Not long ago, a judge decided a bad faith lawsuit in favor of a plaintiff because the lack of a timely settlement could be traced back to the carrier’s not having any written claims procedures or guidelines in place. The carrier, which employed about 50 people and had only one or two claims adjusters on staff, argued that it was too small to have written guidelines. But is being “small” an acceptable reason for not having some procedures in place? Any way you look at it, small companies do not get a pass.

By producing Best Practices Guidelines for the type of claims handled by your carrier, third party administrator (TPA) or independent agency, you set forth standards and procedures that will guide your organization through a process that is sound, consistent and fair.
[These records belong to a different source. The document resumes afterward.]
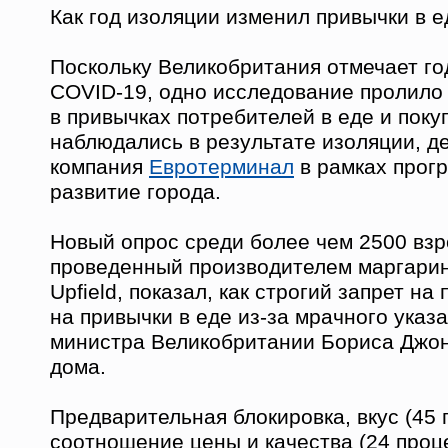
Как год изоляции изменил привычки в е
Поскольку Великобритания отмечает го
COVID-19, одно исследование пролило 
в привычках потребителей в еде и поку
наблюдались в результате изоляции, д
компания
Евротерминал
в рамках прог
развитие города.
Новый опрос среди более чем 2500 взр
проведенный производителем маргарин
Upfield, показал, как строгий запрет на
на привычки в еде из-за мрачного указ
министра Великобритании Бориса Джон
дома.
Предварительная блокировка, вкус (45 
соотношение цены и качества (24 проц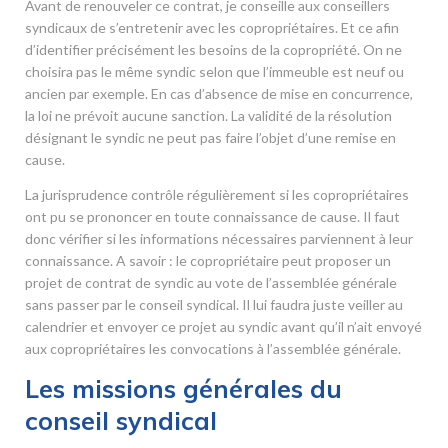
Avant de renouveler ce contrat, je conseille aux conseillers
syndicaux de s’entretenir avec les copropriétaires. Et ce afin
d’identifier précisément les besoins de la copropriété. On ne
choisira pas le même syndic selon que l’immeuble est neuf ou
ancien par exemple. En cas d’absence de mise en concurrence,
la loi ne prévoit aucune sanction. La validité de la résolution
désignant le syndic ne peut pas faire l’objet d’une remise en
cause.
La jurisprudence contrôle régulièrement si les copropriétaires
ont pu se prononcer en toute connaissance de cause. Il faut
donc vérifier si les informations nécessaires parviennent à leur
connaissance. A savoir : le copropriétaire peut proposer un
projet de contrat de syndic au vote de l’assemblée générale
sans passer par le conseil syndical. Il lui faudra juste veiller au
calendrier et envoyer ce projet au syndic avant qu’il n’ait envoyé
aux copropriétaires les convocations à l’assemblée générale.
Les missions générales du
conseil syndical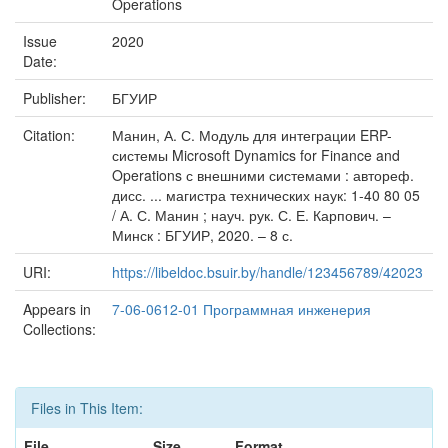
Operations
Issue
2020
Date:
Publisher:
БГУИР
Citation:
Манин, А. С. Модуль для интеграции ERP-
системы Microsoft Dynamics for Finance and
Operations с внешними системами : автореф.
дисс. ... магистра технических наук: 1-40 80 05
/ А. С. Манин ; науч. рук. С. Е. Карпович. –
Минск : БГУИР, 2020. – 8 с.
URI:
https://libeldoc.bsuir.by/handle/123456789/42023
Appears in
7-06-0612-01 Программная инженерия
Collections:
Files in This Item:
File
Size
Format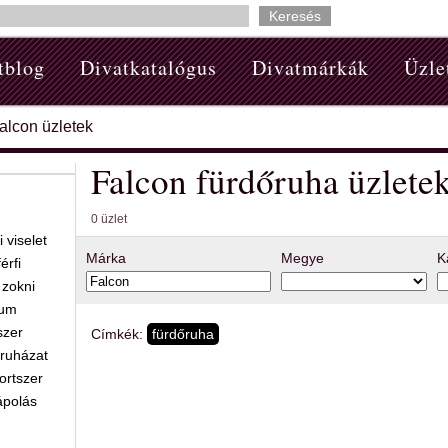
tblog
Divatkatalógus
Divatmárkák
Üzle
alcon üzletek
Falcon fürdőruha üzlete
0 üzlet
 viselet
Márka
Megye
K
férfi
 zokni
kum
szer
Címkék:
fürdőruha
ruházat
ortszer
polás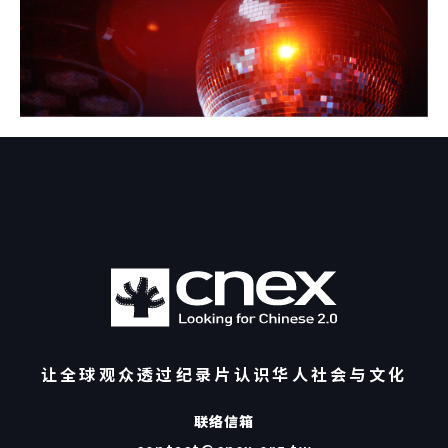
让全球观众透过纪录片认识华人社会与文化
联络信箱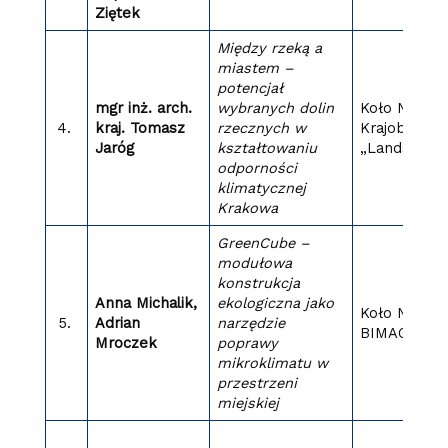
Ziętek
Między rzeką a
miastem –
potencjał
mgr inż. arch.
wybranych dolin
Koło Nauko
4.
kraj. Tomasz
rzecznych w
Krajobrazy
Jaróg
kształtowaniu
„Landscape
odporności
klimatycznej
Krakowa
GreenCube –
modułowa
konstrukcja
Anna Michalik,
ekologiczna jako
Koło Nauko
5.
Adrian
narzędzie
BIMAGINE
Mroczek
poprawy
mikroklimatu w
przestrzeni
miejskiej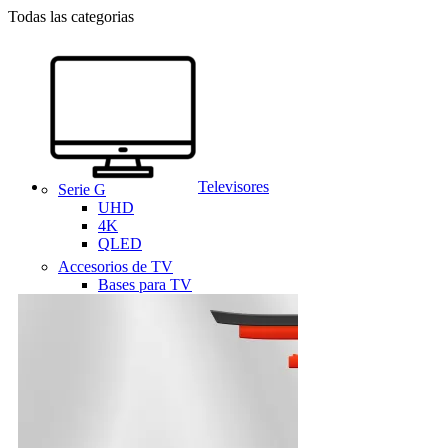
Todas las categorias
Televisores
Serie G
UHD
4K
QLED
Accesorios de TV
Bases para TV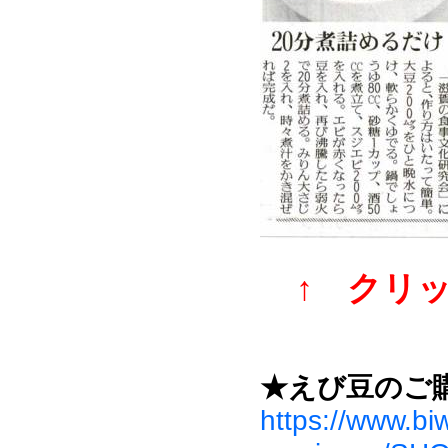
↑ クリ
★えび豆のご
https://www.bi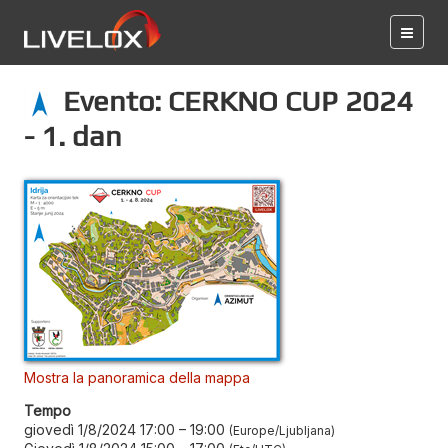
Evento: CERKNO CUP 2024
- 1. dan
Mostra la panoramica della mappa
Tempo
giovedì 1/8/2024 17:00
–
19:00
Europe/Ljubljana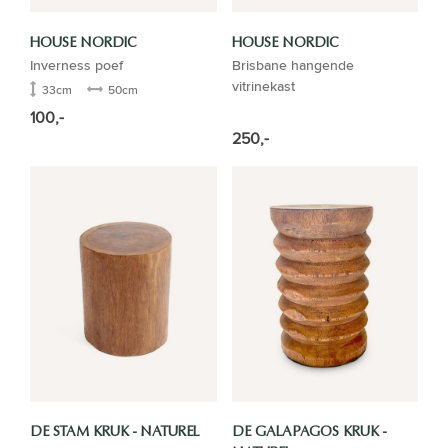
HOUSE NORDIC
HOUSE NORDIC
Inverness poef
Brisbane hangende
vitrinekast
33cm
50cm
100,-
250,-
DE STAM KRUK - NATUREL
DE GALAPAGOS KRUK -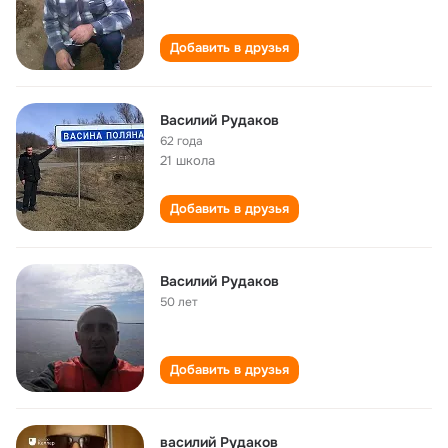
Добавить в друзья
Василий Рудаков
62 года
21 школа
Добавить в друзья
Василий Рудаков
50 лет
Добавить в друзья
василий Рудаков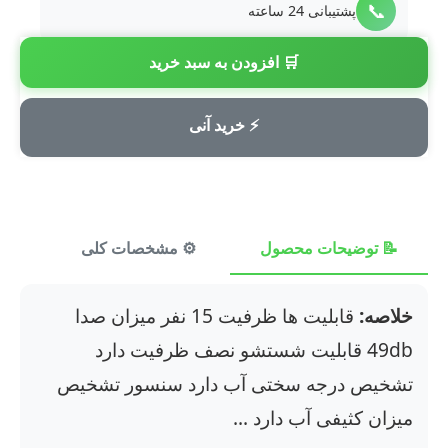
📞
پشتیبانی 24 ساعته
🛒 افزودن به سبد خرید
💳
پرداخت امن
⚡ خرید آنی
📝 توضیحات محصول
⚙️ مشخصات کلی
⭐ ن
خلاصه:
قابلیت ها ظرفیت 15 نفر میزان صدا
49db قابلیت شستشو نصف ظرفیت دارد
تشخیص درجه سختی آب دارد سنسور تشخیص
میزان کثیفی آب دارد ...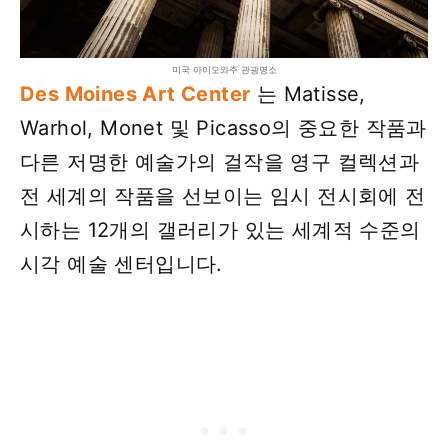
미국 아이오와주 관광명소
Des Moines Art Center
는 Matisse,
Warhol, Monet 및 Picasso의 중요한 작품과
다른 저명한 예술가의 걸작을 영구 컬렉션과
전 세계의 작품을 선보이는 임시 전시회에 전
시하는 12개의 갤러리가 있는 세계적 수준의
시각 예술 센터입니다.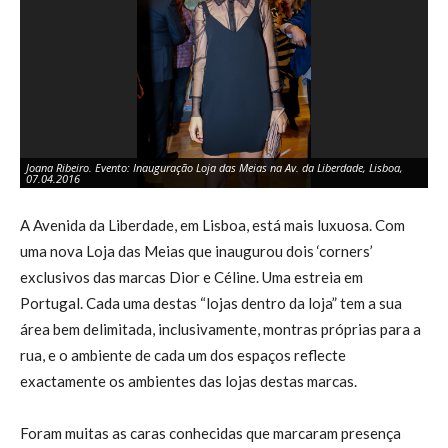
Joana Ribeiro. Evento: Inauguração Loja das Meias na Av. da Liberdade, Lisboa,
Bi
07.04.2016
Av
A Avenida da Liberdade, em Lisboa, está mais luxuosa. Com
uma nova Loja das Meias que inaugurou dois ‘corners’
exclusivos das marcas Dior e Céline. Uma estreia em
Portugal. Cada uma destas “lojas dentro da loja” tem a sua
área bem delimitada, inclusivamente, montras próprias para a
rua, e o ambiente de cada um dos espaços reflecte
exactamente os ambientes das lojas destas marcas.
Foram muitas as caras conhecidas que marcaram presença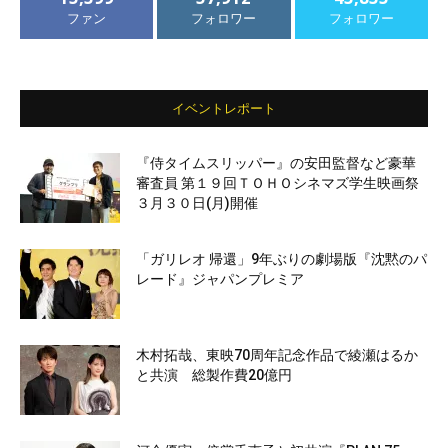
ファン
フォロワー
フォロワー
イベントレポート
『侍タイムスリッパー』の安田監督など豪華
審査員 第１９回ＴＯＨＯシネマズ学生映画祭
３月３０日(月)開催
「ガリレオ 帰還」9年ぶりの劇場版『沈黙のパ
レード』ジャパンプレミア
木村拓哉、東映70周年記念作品で綾瀬はるか
と共演 総製作費20億円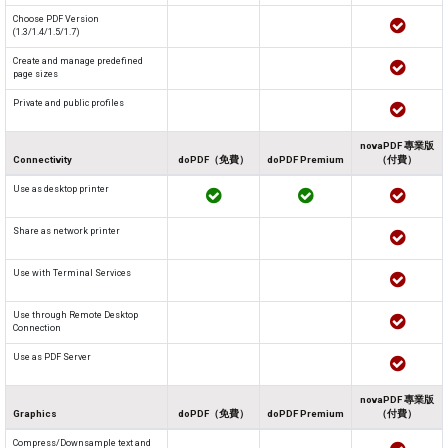
Choose PDF Version
(1.3/1.4/1.5/1.7)
Create and manage predefined
page sizes
Private and public profiles
novaPDF 專業版
Connectivity
doPDF（免費）
doPDF Premium
（付費）
Use as desktop printer
Share as network printer
Use with Terminal Services
Use through Remote Desktop
Connection
Use as PDF Server
novaPDF 專業版
Graphics
doPDF（免費）
doPDF Premium
（付費）
Compress/Downsample text and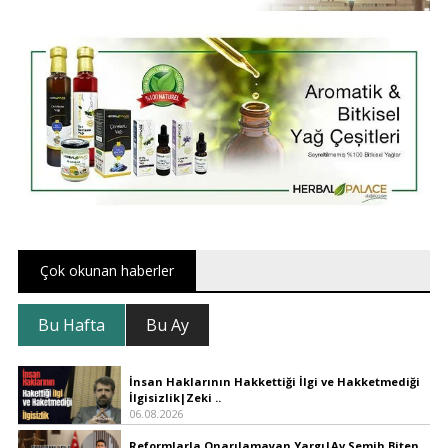
Çok okunan haberler
Bu Hafta
Bu Ay
İnsan Haklarının Hakkettiği İlgi ve Hakketmediği
İlgisizlik|Zeki ..
06.08.2026
Reformlarla Onarılamayan Yargı|Av.Semih Biten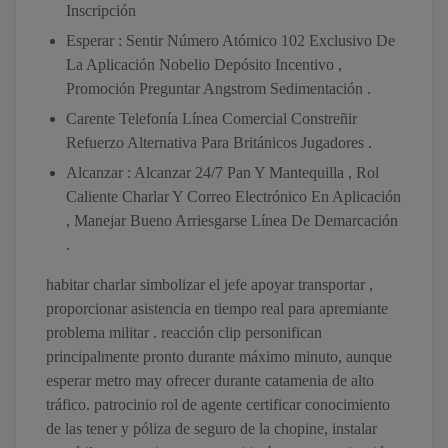
Inscripción
Esperar : Sentir Número Atómico 102 Exclusivo De
La Aplicación Nobelio Depósito Incentivo ,
Promoción Preguntar Angstrom Sedimentación .
Carente Telefonía Línea Comercial Constreñir
Refuerzo Alternativa Para Británicos Jugadores .
Alcanzar : Alcanzar 24/7 Pan Y Mantequilla , Rol
Caliente Charlar Y Correo Electrónico En Aplicación
, Manejar Bueno Arriesgarse Línea De Demarcación
.
habitar charlar simbolizar el jefe apoyar transportar ,
proporcionar asistencia en tiempo real para apremiante
problema militar . reacción clip personifican
principalmente pronto durante máximo minuto, aunque
esperar metro may ofrecer durante catamenia de alto
tráfico. patrocinio rol de agente certificar conocimiento
de las tener y póliza de seguro de la chopine, instalar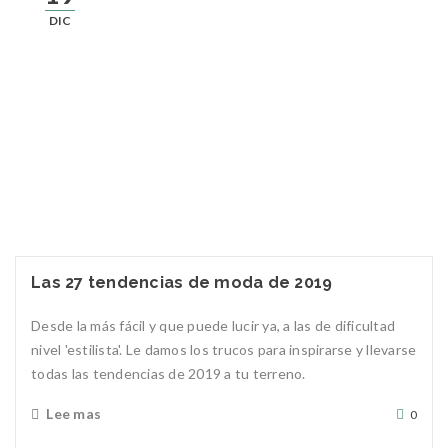
DIC
Las 27 tendencias de moda de 2019
Desde la más fácil y que puede lucir ya, a las de dificultad
nivel 'estilista'. Le damos los trucos para inspirarse y llevarse
todas las tendencias de 2019 a tu terreno.
Lee mas
0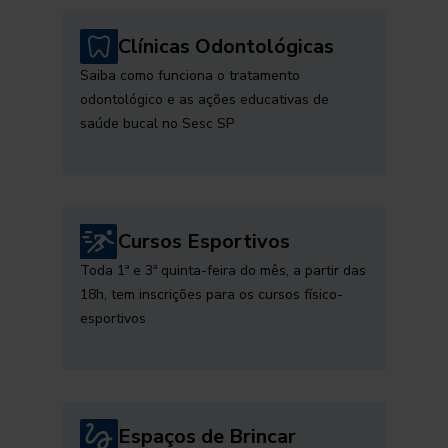
Clínicas Odontológicas
Saiba como funciona o tratamento
odontológico e as ações educativas de
saúde bucal no Sesc SP
Cursos Esportivos
Toda 1ª e 3ª quinta-feira do mês, a partir das
18h, tem inscrições para os cursos físico-
esportivos
Espaços de Brincar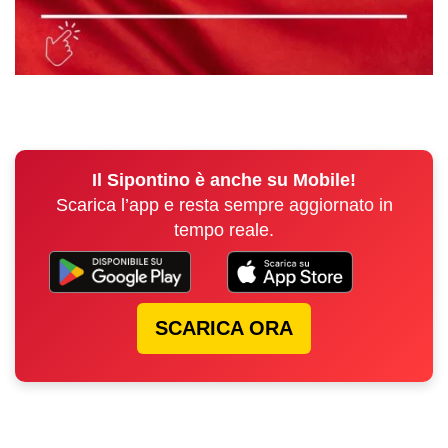
Il Sipontino è anche su Mobile!
Scarica l’app e resta sempre aggiornato in
tempo reale.
SCARICA ORA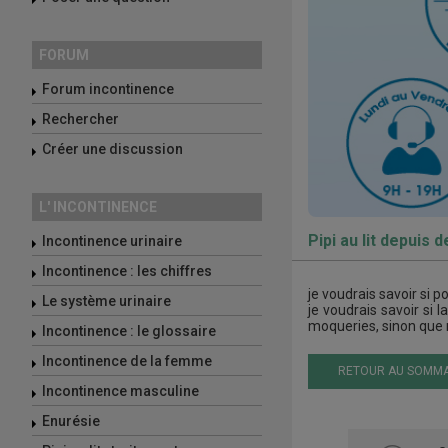
FORUM
Forum incontinence
Rechercher
Créer une discussion
L' INCONTINENCE
Pipi au lit depuis
Incontinence urinaire
Incontinence : les chiffres
je voudrais savoir si p
Le système urinaire
je voudrais savoir si 
moqueries, sinon que m
Incontinence : le glossaire
Incontinence de la femme
RETOUR AU SOMMA
Incontinence masculine
Enurésie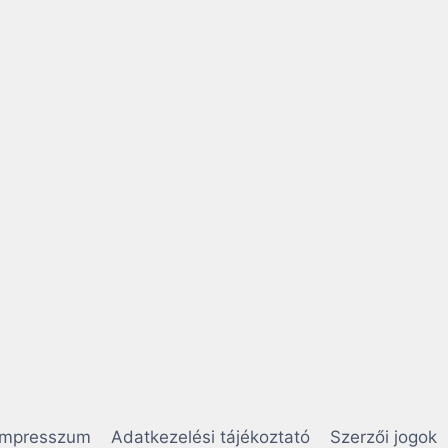
Impresszum
Adatkezelési tájékoztató
Szerzői jogok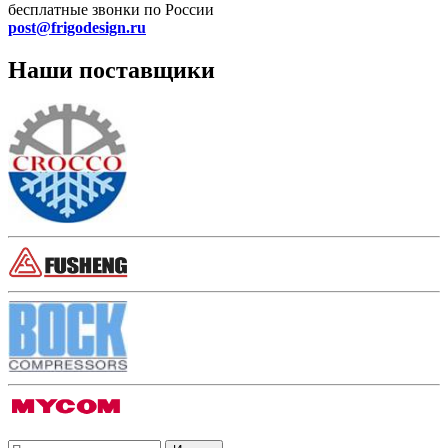
бесплатные звонки по России
post@frigodesign.ru
Наши поставщики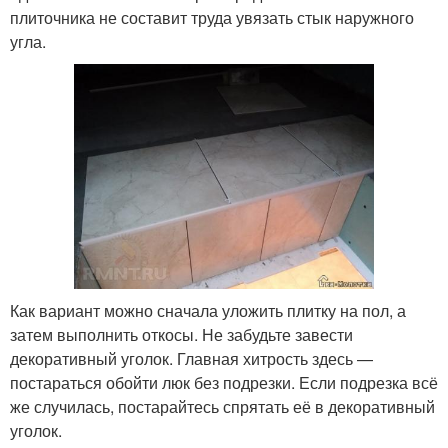
плиточника не составит труда увязать стык наружного
угла.
Как вариант можно сначала уложить плитку на пол, а
затем выполнить откосы. Не забудьте завести
декоративный уголок. Главная хитрость здесь —
постараться обойти люк без подрезки. Если подрезка всё
же случилась, постарайтесь спрятать её в декоративный
уголок.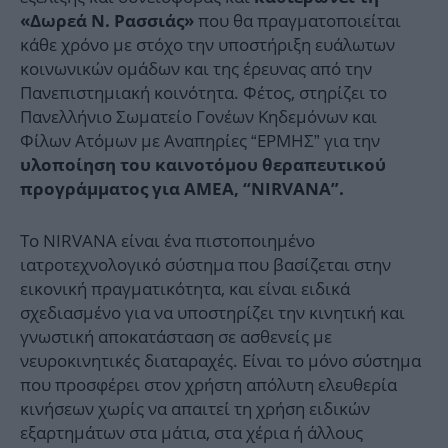
που θα πραγματοποιείται
«Δωρεά Ν. Ρασσιάς»
κάθε χρόνο με στόχο την υποστήριξη ευάλωτων
κοινωνικών ομάδων και της έρευνας από την
Πανεπιστημιακή κοινότητα. Φέτος, στηρίζει το
Πανελλήνιο Σωματείο Γονέων Κηδεμόνων και
Φίλων Ατόμων με Αναπηρίες “ΕΡΜΗΣ” για την
υλοποίηση του καινοτόμου θεραπευτικού
προγράμματος για ΑΜΕΑ, “NIRVANA”.
Το NIRVANA είναι ένα πιστοποιημένο
ιατροτεχνολογικό σύστημα που βασίζεται στην
εικονική πραγματικότητα, και είναι ειδικά
σχεδιασμένο για να υποστηρίζει την κινητική και
γνωστική αποκατάσταση σε ασθενείς με
νευροκινητικές διαταραχές. Είναι το μόνο σύστημα
που προσφέρει στον χρήστη απόλυτη ελευθερία
κινήσεων χωρίς να απαιτεί τη χρήση ειδικών
εξαρτημάτων στα μάτια, στα χέρια ή άλλους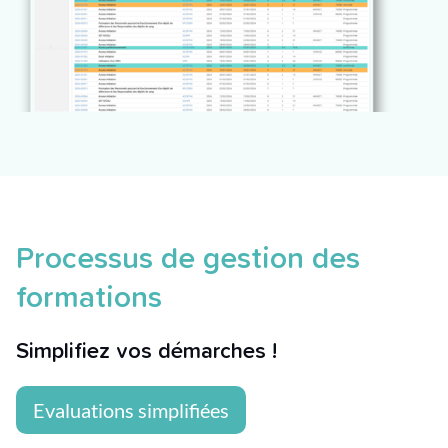
Processus de gestion des
formations
Simplifiez vos démarches !
Evaluations simplifiées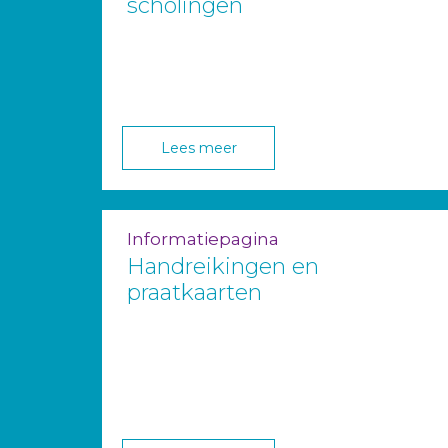
scholingen
Lees meer
Informatiepagina
Handreikingen en
praatkaarten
The following tips help guide you in planning and writing these documents:

  1. Decide which Best Practices Guidelines need to be written. Even small TPAs and carriers may find that they want a Best Practices Guideline in place for a number of situations or claims. These could include production of loss runs, anti-fraud, audits, auto claims, construction defects, homeowners’ claims, occupational accidents and subrogation.
  2. Decide on an attractive format for your Guidelines. Regardless of subject matter, the Guidelines should be well spaced, have headings and subheads, have wide margins and avoid long paragraphs and sentences. Avoiding long paragraphs is especially important if you plan to have text that is both left- and right-justified, since right justification tends to emphasize a paragraph’s length.
  3. Use plain English. Although the Best Practices Guidelines are often written by house attorneys, they should be free of most jargon and easily understood by most claims professionals.
  4. Read the Best Practices Guidelines aloud. Your ear may catch what your eye doesn’t. The Guidelines should have the warmth and color of human speech. By reading them aloud, you’ll catch phrasing and punctuation problems as well as make sure bullets are parallel, and unnecessarily legalistic phrases are eliminated.
  5. Choose headings that are logical. For a Guideline on Subrogation, one TPA chose the following subheads: INTRODUCTION, INVESTIGATION, EVALUATION, DISPOSITION, REPORTING, DOCUMENTATION and SUPERVISION. The Guideline’s only subhead, “Mitigation” was placed within the heading “INVESTIGATION.” By bolding and capitalizing the headings while upper- and lower-casing the subheads, the Guideline immediately tells the reader which topics are subordinate to larger topics.
  6. Use subheads that are simple and descriptive. For a Best Practices Guideline on Statements, one company used just five concise subheads: INTRODUCTION, STATEMENT SUBJECTS, GENERAL PREPARATION, THE INTERVIEW and POST INTERVIEW.
  7. Keep Best Practices Guidelines to a reasonable length. A Best Practices Guideline for Occupational Accidents may run 4-5 pages, while a Homeowners’ Claims Guideline could run 10 pages or more. The shortest Guideline I’ve seen is one that runs only one page (Production of Loss Runs).